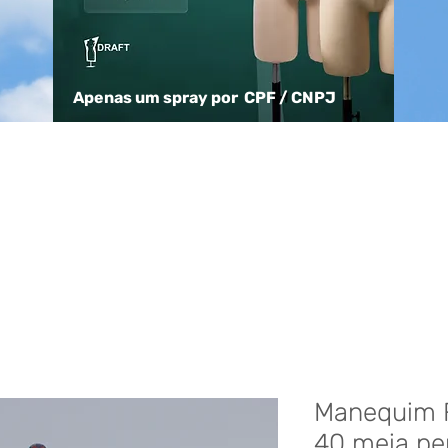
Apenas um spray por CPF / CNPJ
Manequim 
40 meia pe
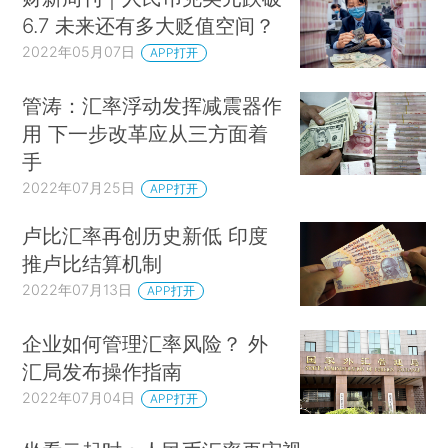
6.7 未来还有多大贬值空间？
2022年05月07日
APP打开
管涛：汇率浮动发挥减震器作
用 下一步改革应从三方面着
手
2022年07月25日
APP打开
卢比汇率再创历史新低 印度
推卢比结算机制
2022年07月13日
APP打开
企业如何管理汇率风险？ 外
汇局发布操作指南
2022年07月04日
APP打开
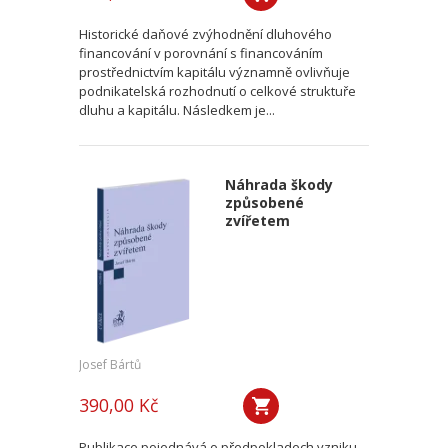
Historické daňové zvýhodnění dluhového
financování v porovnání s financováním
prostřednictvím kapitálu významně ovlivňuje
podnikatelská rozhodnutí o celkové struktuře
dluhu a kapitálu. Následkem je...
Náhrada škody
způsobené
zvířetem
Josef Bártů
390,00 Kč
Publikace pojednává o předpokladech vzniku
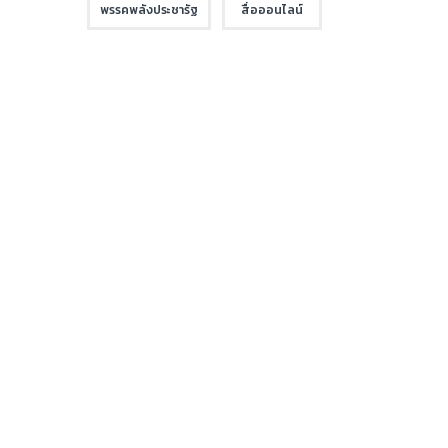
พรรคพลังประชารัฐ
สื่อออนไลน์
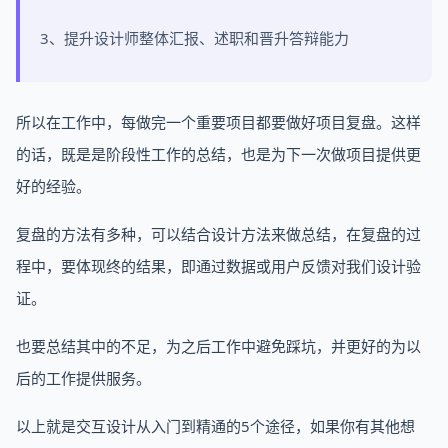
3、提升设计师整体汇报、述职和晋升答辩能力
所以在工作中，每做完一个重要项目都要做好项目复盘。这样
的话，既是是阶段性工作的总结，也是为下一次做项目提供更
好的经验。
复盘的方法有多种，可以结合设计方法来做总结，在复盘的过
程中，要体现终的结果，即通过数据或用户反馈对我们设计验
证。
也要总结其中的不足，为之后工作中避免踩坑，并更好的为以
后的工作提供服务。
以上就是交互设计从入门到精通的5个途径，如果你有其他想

--- To do ---
Copy every line of the entries in which "kapitálu" can be found.

--- Task result ---
prostřednictvím kapitálu významně ovlivňuje
dluhu a kapitálu. Následkem je...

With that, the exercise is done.